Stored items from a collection
--------------------

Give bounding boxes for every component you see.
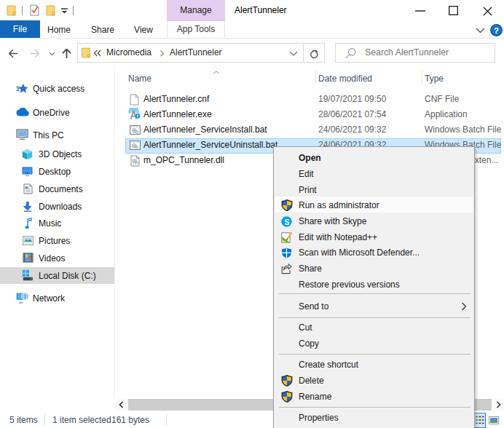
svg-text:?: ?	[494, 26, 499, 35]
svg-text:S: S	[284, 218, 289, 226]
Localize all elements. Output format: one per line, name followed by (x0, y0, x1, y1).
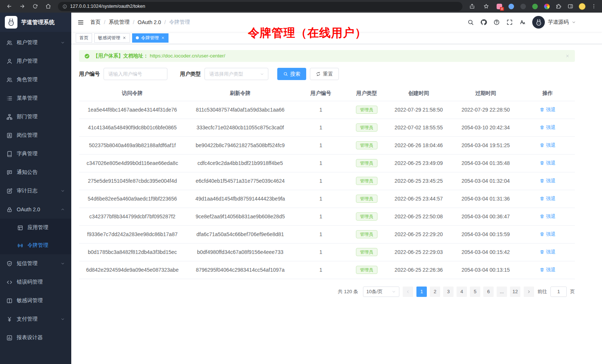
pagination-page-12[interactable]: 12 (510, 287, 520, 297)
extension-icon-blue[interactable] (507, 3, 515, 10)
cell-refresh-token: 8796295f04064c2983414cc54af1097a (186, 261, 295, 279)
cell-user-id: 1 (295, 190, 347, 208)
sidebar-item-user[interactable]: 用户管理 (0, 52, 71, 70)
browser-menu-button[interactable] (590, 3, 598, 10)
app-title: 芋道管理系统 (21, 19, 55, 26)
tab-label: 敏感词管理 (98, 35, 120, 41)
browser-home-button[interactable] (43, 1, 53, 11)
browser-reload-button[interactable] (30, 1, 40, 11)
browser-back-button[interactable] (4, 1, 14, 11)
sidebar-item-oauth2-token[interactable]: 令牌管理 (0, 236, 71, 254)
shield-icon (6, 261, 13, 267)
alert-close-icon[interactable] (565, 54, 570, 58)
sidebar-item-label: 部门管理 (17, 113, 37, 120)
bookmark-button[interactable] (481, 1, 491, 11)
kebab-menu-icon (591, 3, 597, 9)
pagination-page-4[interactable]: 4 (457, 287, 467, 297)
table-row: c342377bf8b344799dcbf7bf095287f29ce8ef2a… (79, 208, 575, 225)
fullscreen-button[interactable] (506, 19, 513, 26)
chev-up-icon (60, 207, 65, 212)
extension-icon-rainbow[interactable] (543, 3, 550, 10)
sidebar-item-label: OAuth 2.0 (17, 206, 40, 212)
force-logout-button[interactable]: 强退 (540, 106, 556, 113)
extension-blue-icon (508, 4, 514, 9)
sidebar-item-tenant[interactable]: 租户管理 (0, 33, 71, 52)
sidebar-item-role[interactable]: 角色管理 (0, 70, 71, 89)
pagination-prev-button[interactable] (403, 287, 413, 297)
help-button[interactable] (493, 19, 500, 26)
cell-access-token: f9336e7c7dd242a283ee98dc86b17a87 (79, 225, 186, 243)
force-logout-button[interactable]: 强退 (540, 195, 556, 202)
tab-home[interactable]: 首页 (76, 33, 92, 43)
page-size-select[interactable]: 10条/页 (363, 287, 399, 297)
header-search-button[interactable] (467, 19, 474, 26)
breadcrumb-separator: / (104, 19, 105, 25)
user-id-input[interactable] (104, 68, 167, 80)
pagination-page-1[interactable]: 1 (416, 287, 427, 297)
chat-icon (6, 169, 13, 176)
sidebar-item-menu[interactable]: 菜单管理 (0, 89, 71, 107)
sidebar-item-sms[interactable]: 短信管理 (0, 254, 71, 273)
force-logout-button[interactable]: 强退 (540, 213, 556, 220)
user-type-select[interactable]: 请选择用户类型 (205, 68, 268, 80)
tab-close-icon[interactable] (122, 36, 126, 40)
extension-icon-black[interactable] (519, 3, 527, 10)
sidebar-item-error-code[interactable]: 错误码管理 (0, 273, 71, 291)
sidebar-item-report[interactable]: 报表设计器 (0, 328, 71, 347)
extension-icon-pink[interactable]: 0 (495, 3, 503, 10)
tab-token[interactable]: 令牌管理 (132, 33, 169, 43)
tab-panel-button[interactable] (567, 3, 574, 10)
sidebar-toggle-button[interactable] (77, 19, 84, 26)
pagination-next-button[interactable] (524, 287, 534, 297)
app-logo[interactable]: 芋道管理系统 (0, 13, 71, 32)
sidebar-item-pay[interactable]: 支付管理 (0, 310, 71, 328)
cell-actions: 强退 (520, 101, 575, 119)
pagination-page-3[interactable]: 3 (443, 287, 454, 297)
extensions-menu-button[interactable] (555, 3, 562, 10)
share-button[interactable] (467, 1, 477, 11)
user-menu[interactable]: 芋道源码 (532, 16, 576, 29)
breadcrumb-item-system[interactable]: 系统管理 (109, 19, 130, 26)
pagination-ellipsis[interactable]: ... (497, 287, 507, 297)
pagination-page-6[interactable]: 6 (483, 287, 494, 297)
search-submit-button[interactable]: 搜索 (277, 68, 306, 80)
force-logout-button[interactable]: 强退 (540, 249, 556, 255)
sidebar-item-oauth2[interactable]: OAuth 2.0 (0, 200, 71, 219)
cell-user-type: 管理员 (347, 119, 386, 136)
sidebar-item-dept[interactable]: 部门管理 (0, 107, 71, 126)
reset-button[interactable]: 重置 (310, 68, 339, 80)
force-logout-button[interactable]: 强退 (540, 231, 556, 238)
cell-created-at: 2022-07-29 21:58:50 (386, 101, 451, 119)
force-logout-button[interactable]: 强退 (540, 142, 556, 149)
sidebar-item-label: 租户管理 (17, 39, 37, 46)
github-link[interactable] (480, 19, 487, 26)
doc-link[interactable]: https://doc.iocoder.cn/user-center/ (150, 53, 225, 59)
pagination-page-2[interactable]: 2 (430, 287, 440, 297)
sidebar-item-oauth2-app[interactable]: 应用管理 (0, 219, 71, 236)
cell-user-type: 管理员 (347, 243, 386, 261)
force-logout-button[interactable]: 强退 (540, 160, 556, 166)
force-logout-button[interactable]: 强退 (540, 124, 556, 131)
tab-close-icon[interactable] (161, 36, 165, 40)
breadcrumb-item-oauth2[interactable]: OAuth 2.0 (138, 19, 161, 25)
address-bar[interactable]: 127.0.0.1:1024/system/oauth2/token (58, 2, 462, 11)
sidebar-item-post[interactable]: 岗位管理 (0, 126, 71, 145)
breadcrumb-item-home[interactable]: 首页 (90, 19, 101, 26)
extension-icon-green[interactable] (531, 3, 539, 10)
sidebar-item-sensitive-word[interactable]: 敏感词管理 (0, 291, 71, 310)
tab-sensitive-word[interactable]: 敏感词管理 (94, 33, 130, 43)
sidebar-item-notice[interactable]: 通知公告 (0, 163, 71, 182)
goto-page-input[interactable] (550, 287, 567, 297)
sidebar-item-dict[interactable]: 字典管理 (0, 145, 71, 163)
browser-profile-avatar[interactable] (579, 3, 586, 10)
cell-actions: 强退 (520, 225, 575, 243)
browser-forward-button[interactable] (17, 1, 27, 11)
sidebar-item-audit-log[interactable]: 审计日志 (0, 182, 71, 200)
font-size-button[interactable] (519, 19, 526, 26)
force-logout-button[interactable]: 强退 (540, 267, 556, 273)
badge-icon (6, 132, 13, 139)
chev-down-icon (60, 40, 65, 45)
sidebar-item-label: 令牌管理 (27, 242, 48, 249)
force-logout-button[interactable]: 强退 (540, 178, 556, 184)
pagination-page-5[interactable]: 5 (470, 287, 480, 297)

--------------------

- [What you are asked to do]: The required output is a copy of each line in the records where the string "size" occurs.

- [Answer to this task]:
page-size-select[interactable]: 10条/页 (363, 287, 399, 297)
font-size-button[interactable] (519, 19, 526, 26)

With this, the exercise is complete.